La mueca burlona de Su Señoría dio paso a la furia.
— Y cuando mis éxitos superaban mis propios cálculos, ese condenado americano ataco y destruyó dos de los tres barcos — se volvió hacia los dos marineros —. Skinner, lleva a este doncel al carro — se acercó a donde esta Franshes Horn, que empezaba a dar señales de vida al recuperar el conocimiento —. Grimes, Llévatelo junto a los caballos. Átale a un árbol y amordázale.
Skinner cogió en brazos a Ciel y se metió con él en el bosque a hasta un lugar donde tenían un viejo carro de granja.
Lo depósito sobre un lecho de paja que había puesto sobre el piso del vehículo y se metió en el bosque.
Al cabo de unos instantes volvió con un corpulento caballo de tiro, de pies planos, y lo enganchó al carro.
Grimes, ató a Horn al tronco de un árbol.
Loa ojos del joven guardián estaban abiertos ahora, pero tenían un aspecto vidrioso.
Miraba resueltamente a su alrededor tratando de comprender lo que estaba sucediendo.
Grimes le puso un sucio pañuelo en la boca y le amordazó para que no pudiera pedir socorro.
— Apresuraos — ordeno Pembroke a los dos marineros, mirando de reojo a Ciel, que estaba atado e indefenso dentro del carro —. No deberíamos tener al duque esperando más tiempo del que lleva, ¿ Verdad ?.

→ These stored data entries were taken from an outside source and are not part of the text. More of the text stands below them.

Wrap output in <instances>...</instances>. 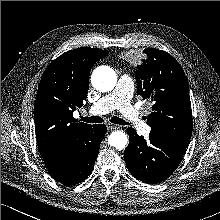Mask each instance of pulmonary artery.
Returning a JSON list of instances; mask_svg holds the SVG:
<instances>
[{
	"instance_id": "1",
	"label": "pulmonary artery",
	"mask_w": 220,
	"mask_h": 220,
	"mask_svg": "<svg viewBox=\"0 0 220 220\" xmlns=\"http://www.w3.org/2000/svg\"><path fill=\"white\" fill-rule=\"evenodd\" d=\"M133 90L134 80L129 75H120L115 88L94 102L89 108V113L103 115L117 109L128 123L144 133H149L150 127L141 120L139 111L131 104Z\"/></svg>"
}]
</instances>
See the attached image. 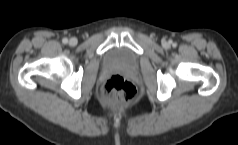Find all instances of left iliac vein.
Returning a JSON list of instances; mask_svg holds the SVG:
<instances>
[{"label": "left iliac vein", "instance_id": "obj_1", "mask_svg": "<svg viewBox=\"0 0 238 145\" xmlns=\"http://www.w3.org/2000/svg\"><path fill=\"white\" fill-rule=\"evenodd\" d=\"M164 46H165V47H168L169 45H168V43H167V42H165V43H164Z\"/></svg>", "mask_w": 238, "mask_h": 145}]
</instances>
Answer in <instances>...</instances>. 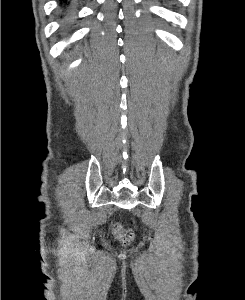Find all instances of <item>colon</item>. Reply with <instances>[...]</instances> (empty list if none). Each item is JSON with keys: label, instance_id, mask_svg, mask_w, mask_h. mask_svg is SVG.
I'll return each mask as SVG.
<instances>
[{"label": "colon", "instance_id": "1", "mask_svg": "<svg viewBox=\"0 0 245 300\" xmlns=\"http://www.w3.org/2000/svg\"><path fill=\"white\" fill-rule=\"evenodd\" d=\"M112 232L123 244H128L133 239L132 230L123 227L120 223L113 224Z\"/></svg>", "mask_w": 245, "mask_h": 300}]
</instances>
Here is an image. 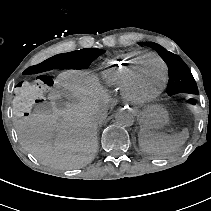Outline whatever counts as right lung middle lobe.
<instances>
[{"mask_svg":"<svg viewBox=\"0 0 211 211\" xmlns=\"http://www.w3.org/2000/svg\"><path fill=\"white\" fill-rule=\"evenodd\" d=\"M105 51L101 49H83L80 50L82 61L84 62V67H88L90 63L95 60L98 56L103 54Z\"/></svg>","mask_w":211,"mask_h":211,"instance_id":"right-lung-middle-lobe-1","label":"right lung middle lobe"}]
</instances>
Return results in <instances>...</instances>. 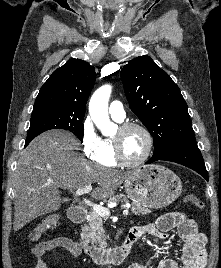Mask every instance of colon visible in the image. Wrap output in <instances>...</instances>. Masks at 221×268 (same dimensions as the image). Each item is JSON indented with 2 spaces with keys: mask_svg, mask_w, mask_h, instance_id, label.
Segmentation results:
<instances>
[{
  "mask_svg": "<svg viewBox=\"0 0 221 268\" xmlns=\"http://www.w3.org/2000/svg\"><path fill=\"white\" fill-rule=\"evenodd\" d=\"M186 203L195 205L198 208L203 207L202 201L195 195H187L184 198ZM59 225V216L56 214H51L46 216L41 223L33 230L30 234V240H37L45 231L56 228Z\"/></svg>",
  "mask_w": 221,
  "mask_h": 268,
  "instance_id": "1",
  "label": "colon"
}]
</instances>
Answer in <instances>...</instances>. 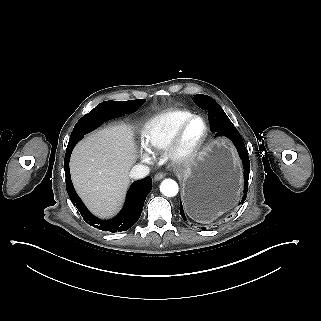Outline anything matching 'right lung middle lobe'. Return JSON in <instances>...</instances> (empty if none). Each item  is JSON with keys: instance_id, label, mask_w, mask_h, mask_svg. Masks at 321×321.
<instances>
[{"instance_id": "obj_1", "label": "right lung middle lobe", "mask_w": 321, "mask_h": 321, "mask_svg": "<svg viewBox=\"0 0 321 321\" xmlns=\"http://www.w3.org/2000/svg\"><path fill=\"white\" fill-rule=\"evenodd\" d=\"M111 103H122V104H133L136 105L137 108H139L143 103H145V99H139V100H130V101H105L100 103L97 107H95L94 109L91 110V112H89L88 114H86L85 116H83L75 125L73 131H72V135H76L78 133H80L81 131L90 128L89 131L94 130L95 128L100 126V123H98L99 119L97 118V115L95 114V111L103 106V105H107V104H111Z\"/></svg>"}]
</instances>
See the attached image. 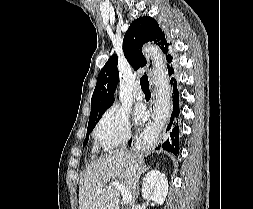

El doncel le miro desafiante y furioso.
— Amordazalo a él también — le dijo a Skinner, quien introdujo otro trozo de trapo mugriento en la boca de Ciel.
Luego lo obligó a echarse en el piso del carro y lo cubrió de heno.
Entonces oyó a Pembroke que decía a los marineros:
— Yo cabalgaré delante. Vosotros quitaros de las cinturas esas armas y escondedlas entre la paja. Quiero que crean que sois dos simples granjeros en un viaje inofensivo.